Yolande James, députée libérale dans Nelligan, travaille à convaincre les gens de l'élire une seconde fois.
Photo: Stéphane Brunet
Confiante mais prudente
Yolande James, candidate du Parti libéral dans Nelligan
Élue en élection partielle en 2004 suite au départ de Russel William, Yolande James sollicite pour une première fois un mandat complet auprès des citoyens de Nelligan. Pour elle, une campagne électorale signifie avant tout 33 jours de travail intense à donner des poignées de main, écouter les gens et tenter de passer un message.

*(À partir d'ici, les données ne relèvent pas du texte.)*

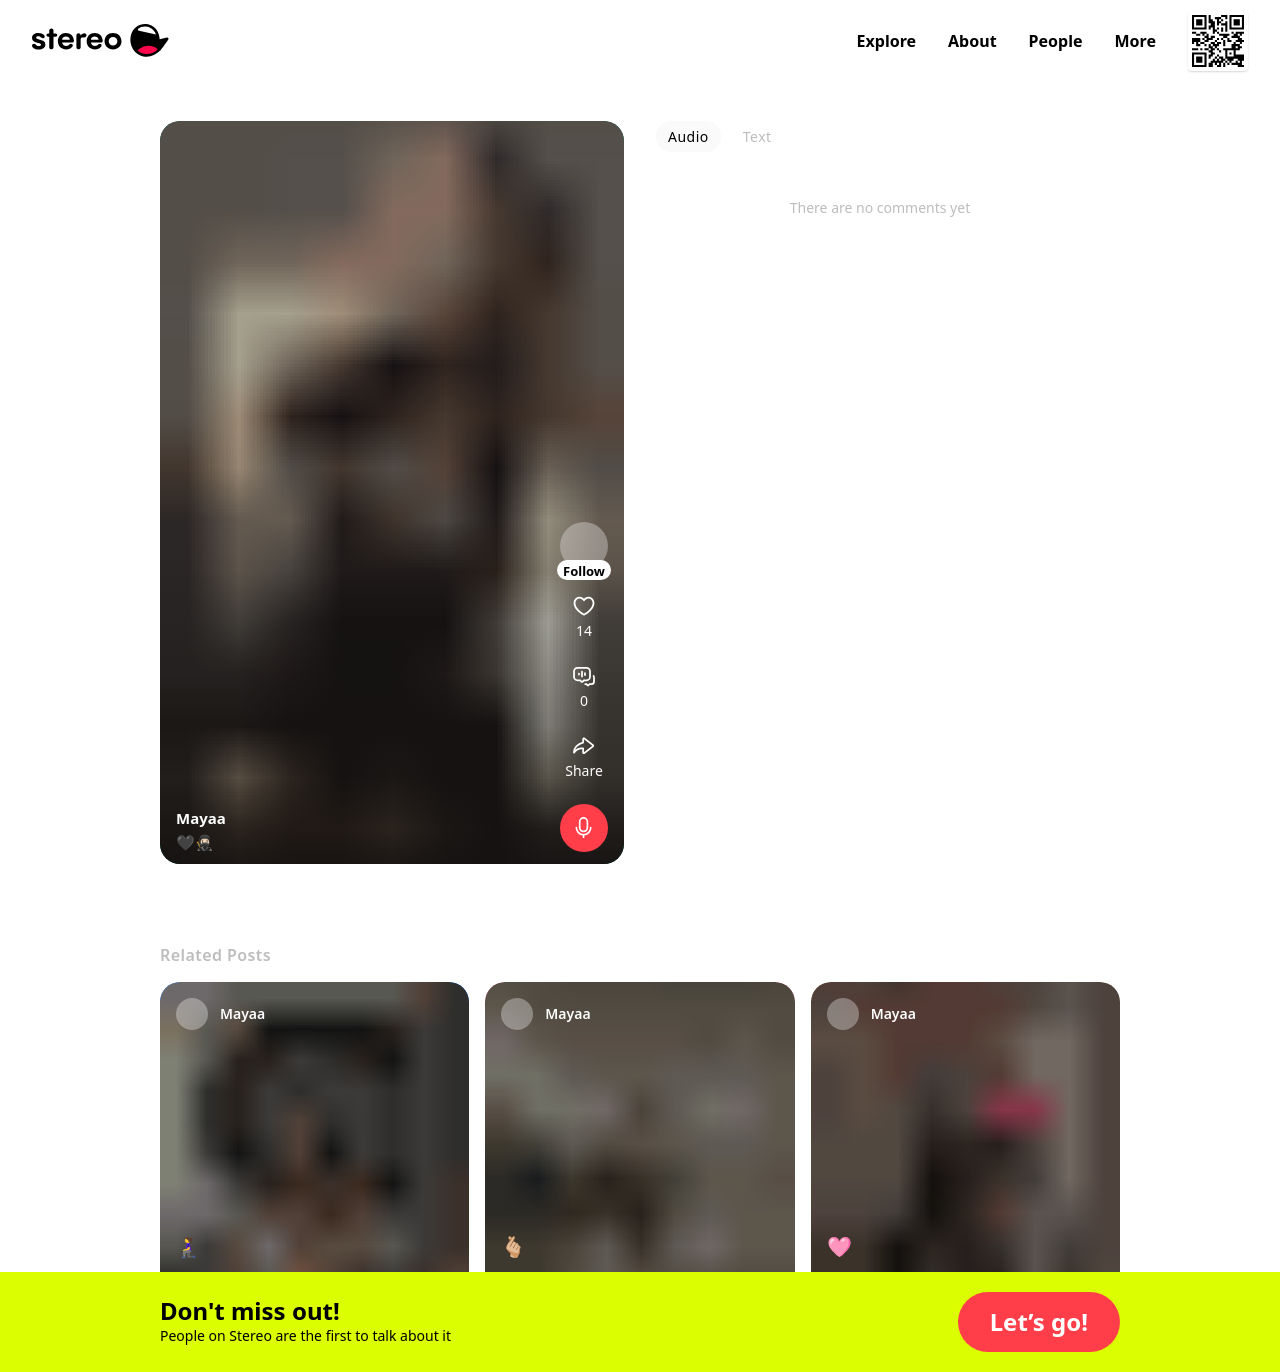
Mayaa (201, 818)
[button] (1039, 1322)
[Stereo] (100, 40)
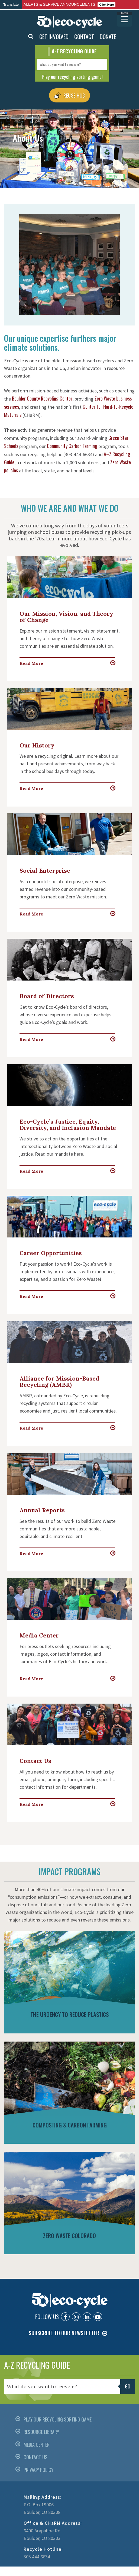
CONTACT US (35, 2457)
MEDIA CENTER (37, 2444)
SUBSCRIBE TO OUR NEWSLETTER (64, 2333)
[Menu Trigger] (124, 19)
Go (127, 2386)
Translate (11, 4)
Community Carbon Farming (72, 445)
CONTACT (84, 36)
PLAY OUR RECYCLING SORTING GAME (58, 2419)
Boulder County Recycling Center (42, 398)
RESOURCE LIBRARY (41, 2431)
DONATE (108, 36)
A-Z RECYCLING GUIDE (37, 2365)
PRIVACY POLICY (38, 2469)
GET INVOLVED (54, 36)
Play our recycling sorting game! (72, 76)
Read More (31, 663)
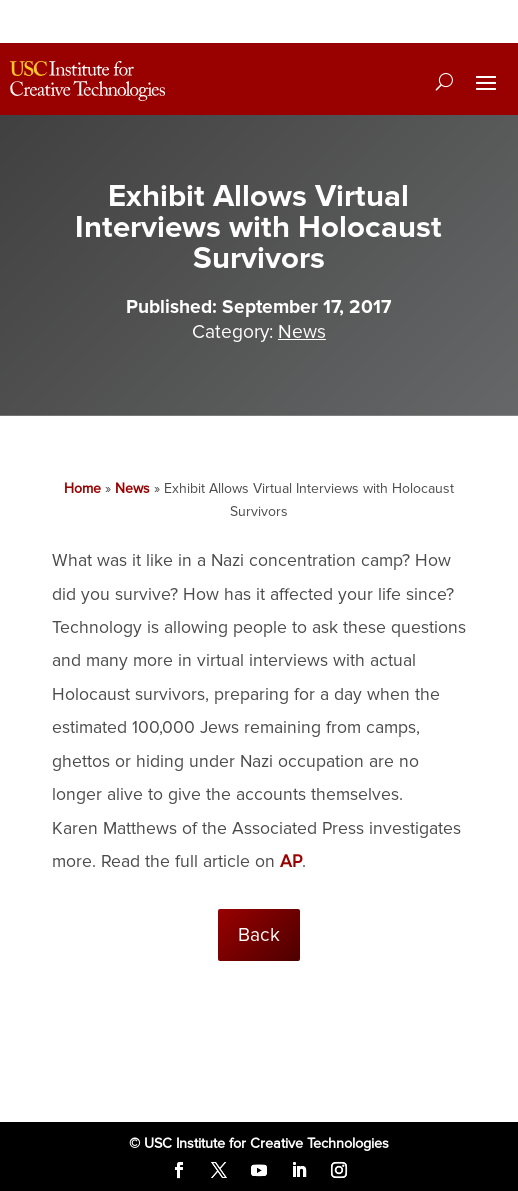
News (302, 332)
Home (82, 488)
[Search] (444, 81)
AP (291, 861)
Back (259, 935)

«Le plus grand défi pour moi est d'essayer de rencontrer chaque personne et surtout leur donner l'occasion de voir qui on est et pourquoi on souhaite qu'il pose un x à côté de notre nom», explique madame James. Malgré son court mandat, la députée libérale peut se vanter de certaines réalisations dont la création d'un programme pharmaceutique au collège Gérald-Godin, un investissement pour la rénovation du centre Denis-Benjamin-Viger et la création de 500 places en garderie dans le comté.
Nelligan depuis toujours
Elle a grandi dans Nelligan et l'habite encore. Née de parents anglophones, elle a fréquenté les écoles francophones et anglophones en alternance pour assurer le bilinguisme. Avocate depuis 2004, elle se considère comme une femme heureuse et comblée qui a pu bénéficier d'un bon système d'éducation et de santé. «J'ai grandi dans un environnement qui m'a donné tous les outils dont j'avais besoin pour réussir et je veux contribuer à faire en sorte que les autres générations qui grandiront dans le comté aient encore de meilleures opportunités que moi.» Pour elle, les contrastes de classes sociales et l'environnement bilingue de Nelligan évoquent tout ce que le Québec peut être.
Après le 26 mars
Yolande James n'aime pas spéculer sur les différents résultats de vote possibles, mais demeure convaincue qu'elle fait partie du meilleur parti pour diriger la province et elle est persuadée que les Québécois en arriveront à la même conclusion. «Je veux gagner, mais je ne vois pas que le comté est facile à gagner pour autant, ajoute-t-elle. Je pense que c'est une erreur de le faire et en tant qu'électeur, je serais moi-même insultée qu'on me prenne pour acquis, les gens peuvent décider ce qu'ils veulent, c'est la beauté de la démocratie.»